Home ›› 21 Sep 2022 ›› Editorial
According to a report published in this newspaper on Tuesday Bangladesh received inward remittance worth over $1,008.67 million in the first 15 days of September, amid the forex crisis in the country. Bankers said remittance inflow shows an upward trend as the remitters are encouraged by the depreciation of taka and they get more than Tk 108 per dollar.
The sector which has brought in the much needed foreign currency is the manpower export sector that saw a boom since last year as Bangladesh recovered faster than other nations from the Covid-19 pandemic. Countries which were main competitors in exporting manpower either put a cap on all manpower export due to health restrictions or were shunned by manpower importing countries. According to the Bureau of Manpower Employment and Training (BMET) data, Bangladesh exported 6,17,209 manpower last year, which was around four times higher than 2020. During the first six months (January-June) of this year, manpower export was 6,91,017.
Migrant workers, affectionately termed as ‘remittance warriors’ play a crucial role in the socioeconomic development of Bangladesh. Their hard labour in foreign shores contributes not only to their family expenses but also generate millions of dollars in revenue for Bangladesh.
For Bangladesh, remittance, a key source of external finance, plays a pivotal role in social uplift. Bangladesh is a favourite destination for cheap manpower in global labour market. In fact, worldwide immigration can craft considerable social welfare gains for migrants in countries from where the workers move and to where they resettle.
Workers’ remittance to Bangladesh now constitutes the single largest source of foreign exchange earnings and plays a critical role in the socio-economic development. Remittance has resulted in improved living standards of workers’ families and helped in improving the income distribution in favour of poorer and less skilled workers.
Manpower export has been a key foreign currency earner for this densely populated nation and Bangladesh has been sending workers overseas since the mid-1970s and the country’s robust foreign currency reserve is attributed to remittances by migrant workers.
It’s universally known that the Middle East is the largest destination for Bangladeshi workers, playing a laudable role in the mammoth infrastructural development of gulf nations. Bangladeshi workers continue to be in high demand although there is a glass ceiling, which blocks professionals from going overseas to work.

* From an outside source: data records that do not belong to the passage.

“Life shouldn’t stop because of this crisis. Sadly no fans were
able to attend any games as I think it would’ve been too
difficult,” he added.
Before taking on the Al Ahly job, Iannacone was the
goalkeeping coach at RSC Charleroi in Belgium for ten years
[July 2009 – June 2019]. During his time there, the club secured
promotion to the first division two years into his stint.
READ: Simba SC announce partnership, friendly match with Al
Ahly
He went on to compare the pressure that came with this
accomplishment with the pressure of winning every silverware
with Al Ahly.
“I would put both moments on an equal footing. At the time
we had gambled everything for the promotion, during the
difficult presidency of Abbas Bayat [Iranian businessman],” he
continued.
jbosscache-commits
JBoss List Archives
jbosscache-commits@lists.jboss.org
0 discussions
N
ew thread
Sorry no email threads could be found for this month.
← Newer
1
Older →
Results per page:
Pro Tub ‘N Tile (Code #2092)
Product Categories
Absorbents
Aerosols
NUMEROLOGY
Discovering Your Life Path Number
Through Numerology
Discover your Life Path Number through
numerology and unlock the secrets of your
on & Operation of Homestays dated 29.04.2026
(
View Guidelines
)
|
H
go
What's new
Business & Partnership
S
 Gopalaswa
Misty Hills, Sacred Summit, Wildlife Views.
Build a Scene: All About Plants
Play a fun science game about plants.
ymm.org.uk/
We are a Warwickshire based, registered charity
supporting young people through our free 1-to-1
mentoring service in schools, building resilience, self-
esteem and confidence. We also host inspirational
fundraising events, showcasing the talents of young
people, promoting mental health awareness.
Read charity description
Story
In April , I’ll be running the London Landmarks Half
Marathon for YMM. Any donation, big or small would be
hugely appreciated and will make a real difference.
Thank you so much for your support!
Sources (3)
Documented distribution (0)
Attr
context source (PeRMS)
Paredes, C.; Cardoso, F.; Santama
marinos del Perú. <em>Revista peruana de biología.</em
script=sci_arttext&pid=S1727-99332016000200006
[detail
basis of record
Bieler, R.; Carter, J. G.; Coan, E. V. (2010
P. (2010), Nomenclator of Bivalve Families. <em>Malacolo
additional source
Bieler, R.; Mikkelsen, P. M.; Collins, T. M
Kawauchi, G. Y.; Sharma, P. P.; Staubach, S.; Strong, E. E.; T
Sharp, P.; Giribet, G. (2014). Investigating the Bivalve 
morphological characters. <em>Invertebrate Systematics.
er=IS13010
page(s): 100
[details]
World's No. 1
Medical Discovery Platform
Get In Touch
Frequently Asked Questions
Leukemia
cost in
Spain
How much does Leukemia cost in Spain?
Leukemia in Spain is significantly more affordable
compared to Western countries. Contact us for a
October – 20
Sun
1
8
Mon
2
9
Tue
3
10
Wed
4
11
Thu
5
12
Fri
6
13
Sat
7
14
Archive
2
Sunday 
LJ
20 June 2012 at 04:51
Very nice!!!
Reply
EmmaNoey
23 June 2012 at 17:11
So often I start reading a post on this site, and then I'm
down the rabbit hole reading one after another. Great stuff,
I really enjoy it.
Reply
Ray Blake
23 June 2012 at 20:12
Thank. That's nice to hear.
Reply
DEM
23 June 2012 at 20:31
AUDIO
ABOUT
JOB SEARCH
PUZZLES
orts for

In the past, developed gulf nations referred to the skill level of workers from India, Sri Lanka and other countries to justify taking white collars from them but now Bangladesh offers highly capable, tech savvy university graduates who are fluid in communication and IT. The market for white collar job, from teachers to communication experts to engineers should be open for competition.

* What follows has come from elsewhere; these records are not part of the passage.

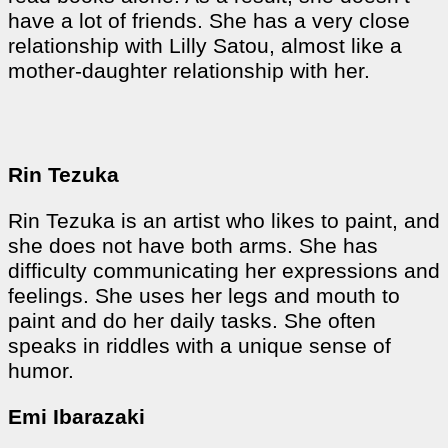
have a lot of friends. She has a very close
relationship with Lilly Satou, almost like a
mother-daughter relationship with her.
Rin Tezuka
Rin Tezuka is an artist who likes to paint, and
she does not have both arms. She has
difficulty communicating her expressions and
feelings. She uses her legs and mouth to
paint and do her daily tasks. She often
speaks in riddles with a unique sense of
humor.
Emi Ibarazaki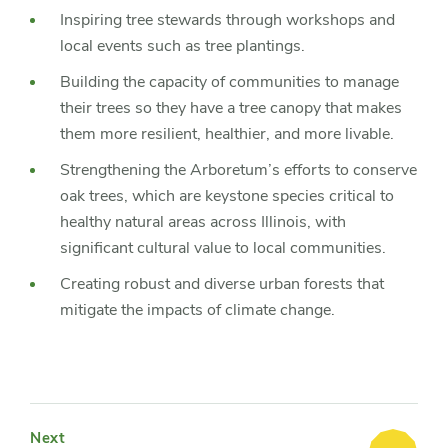
Inspiring tree stewards through workshops and
local events such as tree plantings.
Building the capacity of communities to manage
their trees so they have a tree canopy that makes
them more resilient, healthier, and more livable.
Strengthening the Arboretum’s efforts to conserve
oak trees, which are keystone species critical to
healthy natural areas across Illinois, with
significant cultural value to local communities.
Creating robust and diverse urban forests that
mitigate the impacts of climate change.
Next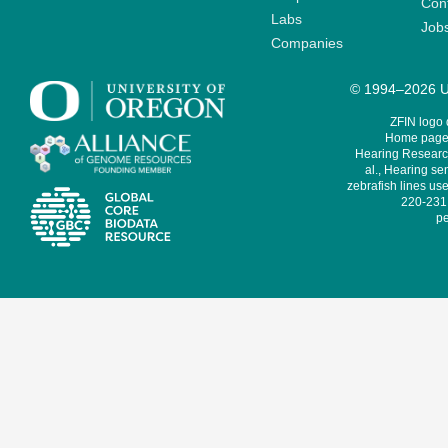
Cont
Labs
Job
Companies
© 1994–2026 Un
ZFIN logo
Home page 
Hearing Research
al., Hearing sen
zebrafish lines use
220-231,
pe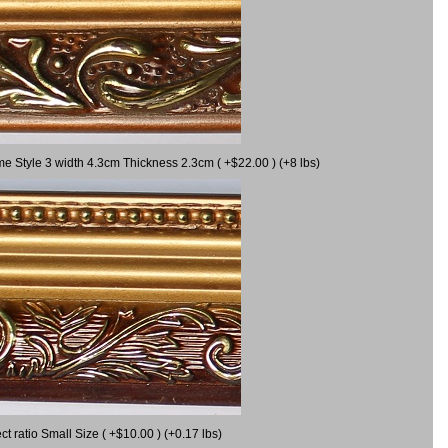
me Style 3 width 4.3cm Thickness 2.3cm ( +$22.00 ) (+8 lbs)
 ratio Small Size ( +$10.00 ) (+0.17 lbs)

Since all economies in the world are facing the brunt of the Ukraine War, saving money will the priority of all nations, developed and developing alike. Taking professionals from Bangladesh will reduce cost on one hand and, on the other, open a new dimension to the manpower exporting/import engagement. The process can be a fair one with permission given to nationals from other competing countries to showcase their skills and be selected through a fair process.

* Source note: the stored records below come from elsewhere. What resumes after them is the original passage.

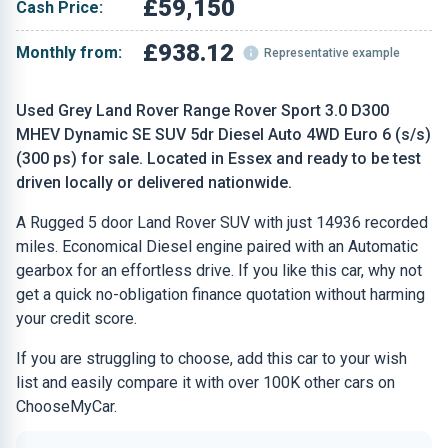
£59,150
Cash Price:
£938.12
Monthly from:
Representative example
Used Grey Land Rover Range Rover Sport 3.0 D300
MHEV Dynamic SE SUV 5dr Diesel Auto 4WD Euro 6 (s/s)
(300 ps) for sale. Located in Essex and ready to be test
driven locally or delivered nationwide.
A Rugged 5 door Land Rover SUV with just 14936 recorded
miles. Economical Diesel engine paired with an Automatic
gearbox for an effortless drive. If you like this car, why not
get a quick no-obligation finance quotation without harming
your credit score.
If you are struggling to choose, add this car to your wish
list and easily compare it with over 100K other cars on
ChooseMyCar.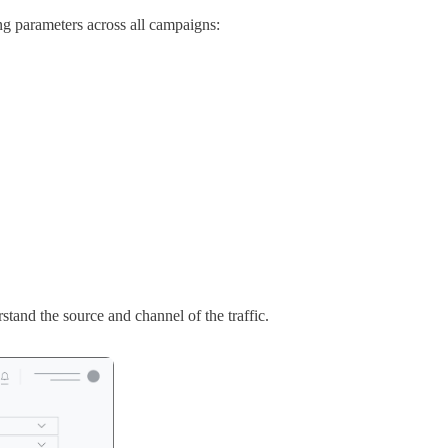
g parameters across all campaigns:
tand the source and channel of the traffic.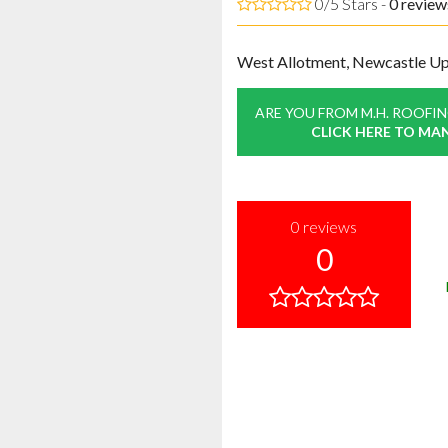
0/5 Stars -
0
review
West Allotment, Newcastle U
ARE YOU FROM M.H. ROOFI
CLICK HERE TO MA
0
reviews
0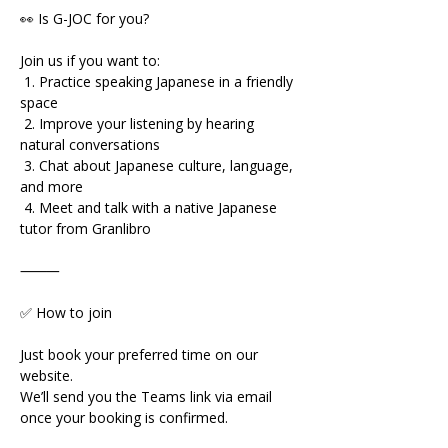
👀 Is G-JOC for you?
Join us if you want to:
 1. Practice speaking Japanese in a friendly 
space
 2. Improve your listening by hearing 
natural conversations
 3. Chat about Japanese culture, language, 
and more
 4. Meet and talk with a native Japanese 
tutor from Granlibro
⸻
✅ How to join
Just book your preferred time on our 
website.
We’ll send you the Teams link via email 
once your booking is confirmed.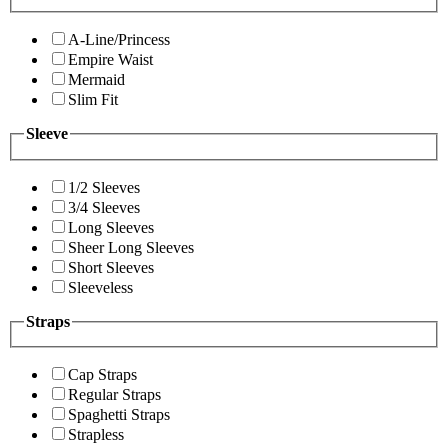
A-Line/Princess
Empire Waist
Mermaid
Slim Fit
Sleeve
1/2 Sleeves
3/4 Sleeves
Long Sleeves
Sheer Long Sleeves
Short Sleeves
Sleeveless
Straps
Cap Straps
Regular Straps
Spaghetti Straps
Strapless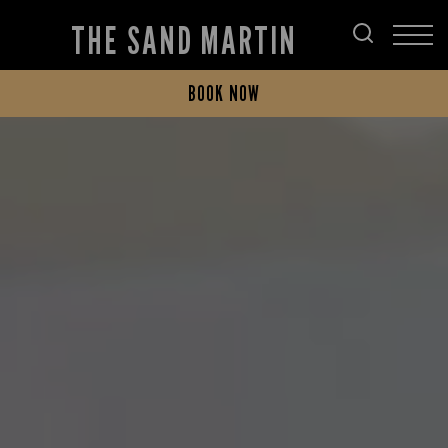
THE SAND MARTIN
BOOK NOW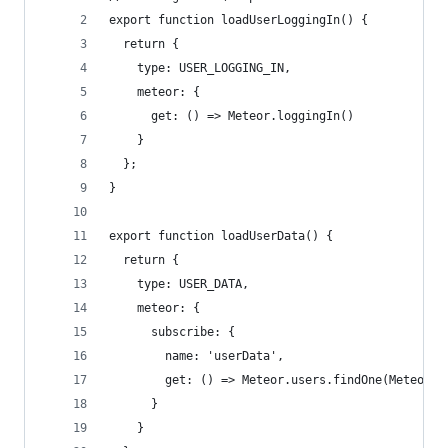
export function loadUserLoggingIn() {
  return {
    type: USER_LOGGING_IN,
    meteor: {
      get: () => Meteor.loggingIn()
    }
  };
}
export function loadUserData() {
  return {
    type: USER_DATA,
    meteor: {
      subscribe: {
        name: 'userData',
        get: () => Meteor.users.findOne(Meteor.u
      }
    }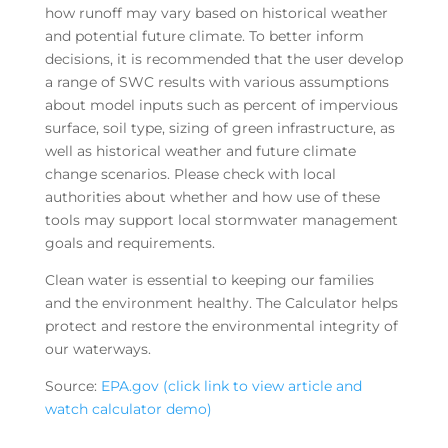
how runoff may vary based on historical weather
and potential future climate. To better inform
decisions, it is recommended that the user develop
a range of SWC results with various assumptions
about model inputs such as percent of impervious
surface, soil type, sizing of green infrastructure, as
well as historical weather and future climate
change scenarios. Please check with local
authorities about whether and how use of these
tools may support local stormwater management
goals and requirements.
Clean water is essential to keeping our families
and the environment healthy. The Calculator helps
protect and restore the environmental integrity of
our waterways.
Source:
EPA.gov (click link to view article and
watch calculator demo)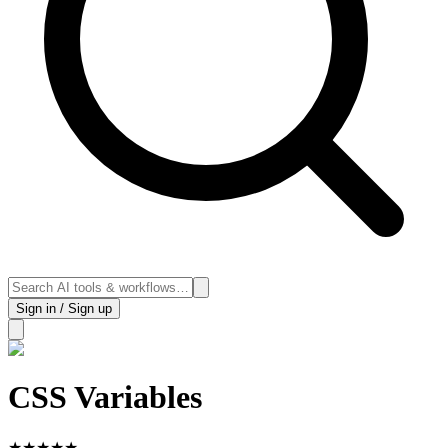
Sign in / Sign up
CSS Variables
★
★
★
★
★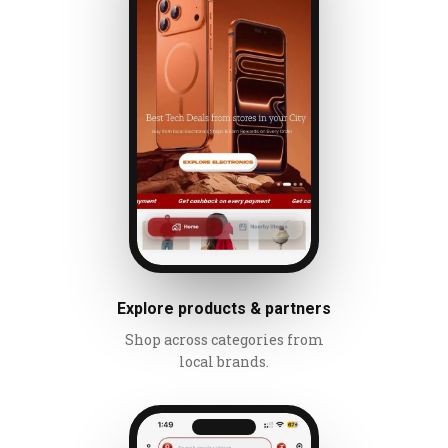
Explore products & partners
Shop across categories from
local brands.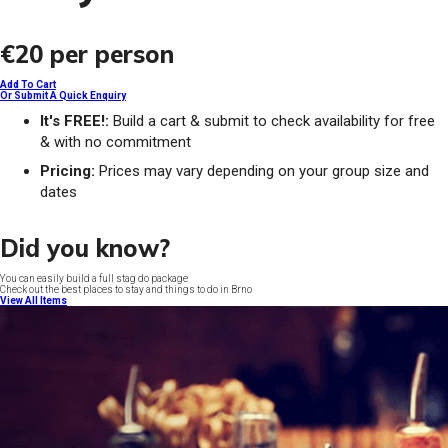
€20
per person
Add To Cart
Or Submit A Quick Enquiry
It's FREE!:
Build a cart & submit to check availability for free
& with no commitment
Pricing:
Prices may vary depending on your group size and
dates
Did you know?
You can easily build a full stag do package
Check out the best places to stay and things to do in Brno
View All Items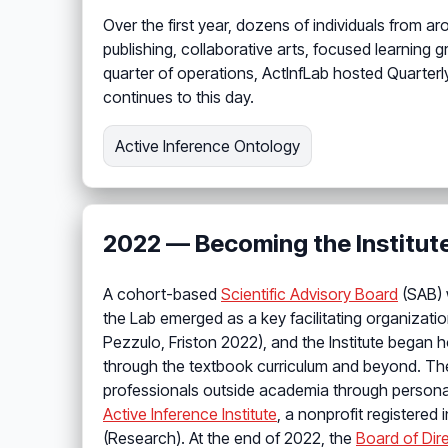
Over the first year, dozens of individuals from 
publishing, collaborative arts, focused learning 
quarter of operations, ActInfLab hosted Quarter
continues to this day.
Active Inference Ontology
2022 — Becoming the Institut
A cohort-based
Scientific Advisory Board
(SAB) 
the Lab emerged as a key facilitating organizati
Pezzulo, Friston 2022), and the Institute began 
through the textbook curriculum and beyond. T
professionals outside academia through persona
Active Inference Institute
, a nonprofit registered
(Research). At the end of 2022, the
Board of Dir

Bangladesh is at a crucial stage on its path towards development, and a healthy remittance stream will, no doubt, play a major part in helping us reach our economic goals. A change in policy is needed to tap remittance that hinges on more than just sending money for family maintenance, particularly from the Bangladeshi diaspora.
In a time of financial volatility, remittance from workers abroad is proving to be the lifeline. Since economists have given a bleak picture of the future, with warnings of a recession in developed nations, the priority of the Bangladesh government will be to explore new countries in need of skilled workers.